-- Exercise data follows --

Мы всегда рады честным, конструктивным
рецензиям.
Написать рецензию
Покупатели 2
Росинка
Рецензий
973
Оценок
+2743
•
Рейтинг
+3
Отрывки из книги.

-- Exercise data concluded --

- _Your instructions_: Write the entries out a second time. Match them exactly.

- _Response box_:
Мы всегда рады честным, конструктивным
рецензиям.
Написать рецензию
Покупатели 2
Росинка
Рецензий
973
Оценок
+2743
•
Рейтинг
+3
Отрывки из книги.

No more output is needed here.